> [WORK INSTRUCTION] Determine the number of lines in these entries that hold the word "недели". Give the number and nothing more.

** Opening RECORDED DATA block **

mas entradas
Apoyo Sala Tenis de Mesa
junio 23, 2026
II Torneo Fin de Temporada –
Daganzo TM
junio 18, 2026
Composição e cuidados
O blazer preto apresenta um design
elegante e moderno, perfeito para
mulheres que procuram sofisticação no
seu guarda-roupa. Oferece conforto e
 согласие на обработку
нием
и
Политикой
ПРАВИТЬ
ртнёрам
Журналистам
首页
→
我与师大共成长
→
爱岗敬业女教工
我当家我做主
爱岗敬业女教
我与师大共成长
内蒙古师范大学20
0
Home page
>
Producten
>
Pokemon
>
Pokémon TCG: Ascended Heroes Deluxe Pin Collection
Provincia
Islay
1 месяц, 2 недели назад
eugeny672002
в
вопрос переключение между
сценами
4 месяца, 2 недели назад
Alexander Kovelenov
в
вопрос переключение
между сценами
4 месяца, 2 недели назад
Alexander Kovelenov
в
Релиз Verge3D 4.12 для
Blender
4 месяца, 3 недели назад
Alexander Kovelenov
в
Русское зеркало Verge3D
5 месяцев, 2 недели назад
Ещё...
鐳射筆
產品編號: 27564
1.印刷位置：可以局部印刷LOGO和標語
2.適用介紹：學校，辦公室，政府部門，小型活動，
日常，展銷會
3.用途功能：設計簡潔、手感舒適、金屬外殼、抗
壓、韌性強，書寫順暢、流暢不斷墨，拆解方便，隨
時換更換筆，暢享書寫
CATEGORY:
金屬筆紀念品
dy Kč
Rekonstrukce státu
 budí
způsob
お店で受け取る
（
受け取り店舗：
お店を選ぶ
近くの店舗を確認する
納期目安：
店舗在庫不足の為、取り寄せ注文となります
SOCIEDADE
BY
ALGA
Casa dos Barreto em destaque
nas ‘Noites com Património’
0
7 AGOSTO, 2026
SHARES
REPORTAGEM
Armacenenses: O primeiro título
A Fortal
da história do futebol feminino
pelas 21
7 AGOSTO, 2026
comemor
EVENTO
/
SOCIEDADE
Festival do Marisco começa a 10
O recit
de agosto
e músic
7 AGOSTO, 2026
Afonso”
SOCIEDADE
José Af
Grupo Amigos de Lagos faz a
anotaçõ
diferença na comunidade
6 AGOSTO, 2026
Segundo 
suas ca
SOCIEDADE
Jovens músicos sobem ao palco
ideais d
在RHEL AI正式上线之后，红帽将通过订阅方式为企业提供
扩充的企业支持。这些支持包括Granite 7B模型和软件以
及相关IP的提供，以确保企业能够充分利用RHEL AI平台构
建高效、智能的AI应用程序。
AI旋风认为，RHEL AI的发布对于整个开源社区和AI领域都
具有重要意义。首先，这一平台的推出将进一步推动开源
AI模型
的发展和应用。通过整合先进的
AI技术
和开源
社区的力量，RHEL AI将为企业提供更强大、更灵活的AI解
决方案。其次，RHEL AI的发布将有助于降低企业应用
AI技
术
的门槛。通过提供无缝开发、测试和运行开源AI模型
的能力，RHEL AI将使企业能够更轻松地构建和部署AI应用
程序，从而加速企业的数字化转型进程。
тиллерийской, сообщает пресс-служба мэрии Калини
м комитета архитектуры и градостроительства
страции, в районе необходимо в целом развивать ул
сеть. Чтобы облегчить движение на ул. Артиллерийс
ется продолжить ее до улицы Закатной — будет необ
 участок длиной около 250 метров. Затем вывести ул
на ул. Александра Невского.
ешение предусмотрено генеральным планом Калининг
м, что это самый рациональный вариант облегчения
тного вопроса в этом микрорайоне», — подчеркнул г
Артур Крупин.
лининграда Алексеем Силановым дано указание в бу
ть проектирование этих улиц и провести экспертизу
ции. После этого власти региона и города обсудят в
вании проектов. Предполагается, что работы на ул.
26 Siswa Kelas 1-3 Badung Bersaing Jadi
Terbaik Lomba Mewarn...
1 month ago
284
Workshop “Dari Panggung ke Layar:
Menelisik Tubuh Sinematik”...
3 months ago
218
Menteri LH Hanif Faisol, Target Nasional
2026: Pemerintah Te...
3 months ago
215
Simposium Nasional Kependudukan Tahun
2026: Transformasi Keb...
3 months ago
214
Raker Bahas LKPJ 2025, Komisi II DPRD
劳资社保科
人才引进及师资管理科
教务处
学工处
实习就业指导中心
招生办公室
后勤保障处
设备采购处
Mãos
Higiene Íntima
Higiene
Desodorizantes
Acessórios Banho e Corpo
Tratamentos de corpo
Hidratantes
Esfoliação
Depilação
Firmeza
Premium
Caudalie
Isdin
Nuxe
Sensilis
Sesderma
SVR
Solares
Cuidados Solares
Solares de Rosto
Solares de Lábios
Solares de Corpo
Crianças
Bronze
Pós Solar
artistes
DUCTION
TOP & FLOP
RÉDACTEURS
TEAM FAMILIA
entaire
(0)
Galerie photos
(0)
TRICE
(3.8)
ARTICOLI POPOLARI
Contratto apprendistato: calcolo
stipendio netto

** Closing RECORDED DATA block **

> [SOLUTION] 5